How can I find my spiritual calling?
Answer: People want to know how they can find what their spiritual calling is, i.e. what God is calling them to do with their life. They want to know the one, grand purpose God has for them, the one dominant spiritual gift that will reach hundreds or thousands or millions. The truth is, however, God doesn’t call many people to dedicate their lives to one specific area. And if He does, He does so in His own timing.
In popular Christian culture, it is usually the people who find their niche and stay there for years who get the attention. Major para-church leaders, musicians, and evangelists often spend decades working at and perfecting the one area in which God has called them to serve. But the vast majority of believers are not called to a single, ground-breaking ministry. Instead, we’re called to several, depending on our stage of life, our spiritual maturity level, and the needs of those around us. God calls us to serve where we are. Someone with the gift of teaching may lead a Sunday school class for a while, teach at a Christian school, and then write curriculum. Or they may work at a bank and find opportunity to teach others about God through more informal situations. We are ultimately called to fill the needs of the body (1 Corinthians 12:7), but that doesn’t mean we’ll have a single, lifelong ministry to concentrate on, although sometimes it does.
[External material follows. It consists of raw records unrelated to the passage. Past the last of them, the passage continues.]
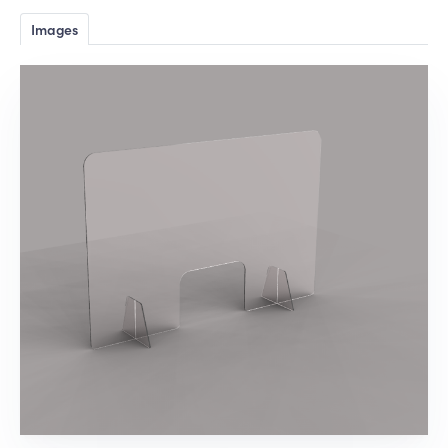
Images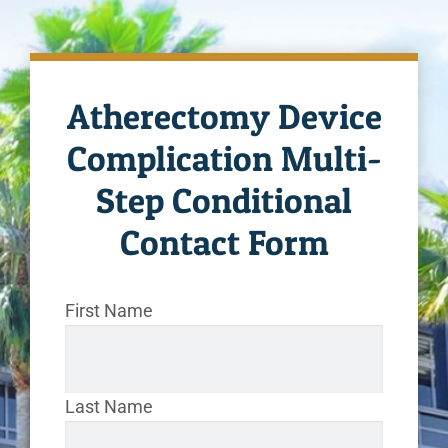
Atherectomy Device
Complication Multi-
Step Conditional
Contact Form
First Name
Last Name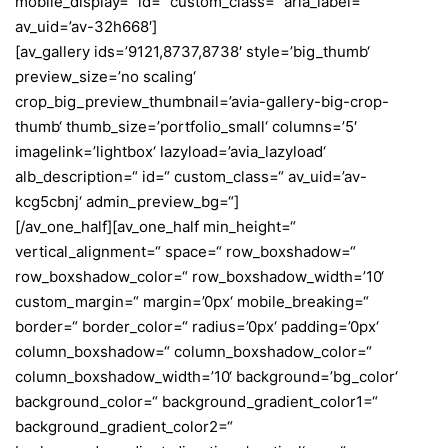
mobile_display=“ id=“ custom_class=“ aria_label=“
av_uid=’av-32h668′]
[av_gallery ids=’9121,8737,8738′ style=’big_thumb‘
preview_size=’no scaling‘
crop_big_preview_thumbnail=’avia-gallery-big-crop-
thumb‘ thumb_size=’portfolio_small‘ columns=’5′
imagelink=’lightbox‘ lazyload=’avia_lazyload‘
alb_description=“ id=“ custom_class=“ av_uid=’av-
kcg5cbnj‘ admin_preview_bg=“]
[/av_one_half][av_one_half min_height=“
vertical_alignment=“ space=“ row_boxshadow=“
row_boxshadow_color=“ row_boxshadow_width=’10‘
custom_margin=“ margin=’0px‘ mobile_breaking=“
border=“ border_color=“ radius=’0px‘ padding=’0px‘
column_boxshadow=“ column_boxshadow_color=“
column_boxshadow_width=’10‘ background=’bg_color‘
background_color=“ background_gradient_color1=“
background_gradient_color2=“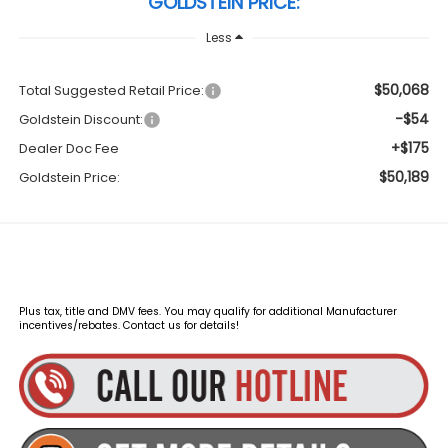
GOLDSTEIN PRICE:
Less
$50,068
Total Suggested Retail Price:
-$54
Goldstein Discount:
+$175
Dealer Doc Fee
$50,189
Goldstein Price:
Plus tax, title and DMV fees. You may qualify for additional Manufacturer
incentives/rebates. Contact us for details!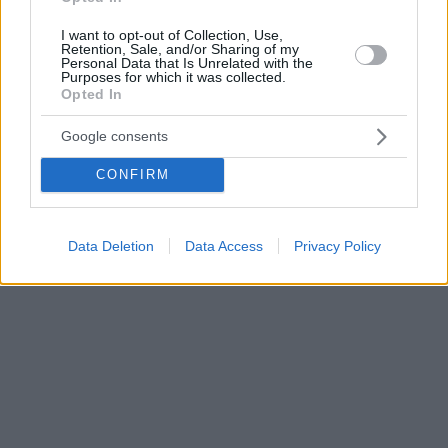
I want to opt-out of Collection, Use,
Retention, Sale, and/or Sharing of my
Personal Data that Is Unrelated with the
Purposes for which it was collected.
Opted In
Google consents
CONFIRM
Data Deletion
Data Access
Privacy Policy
Sometimes God does give an individual a specific ministry, but He always does so in His own timing. Like training before a competition, it takes time to develop the wisdom and skills we need (1 Corinthians 3:2). If God were to give us the mission before the training, we’d try to do too much too soon. Instead, God holds us back, taking time to build our practical skills (Luke 2:52), spiritual knowledge (2 Peter 3:18), and faith (James 2:22). James spoke to this in James 1:2-4: “Consider it pure joy, my brothers and sisters, whenever you face trials of many kinds, because you know that the testing of your faith produces perseverance. Let perseverance finish its work so that you may be mature and complete, not lacking anything.”
Many people are anxious to discover their calling from God, but when “calling” is used in the New Testament, it almost always refers to our calling as believers (Romans 11:29; 1 Corinthians 1:2; Ephesians 1:18, 4:1, 4; 2 Thessalonians 1:11; 2 Timothy 1:9; Hebrews 3:1; 2 Peter 1:10), not our calling to a specific ministry. Ultimately, our “calling” is to love God, love others, obey God, and take care of others. If we concentrate on fulfilling the responsibilities He’s given us now, God will take care of our impact on the world.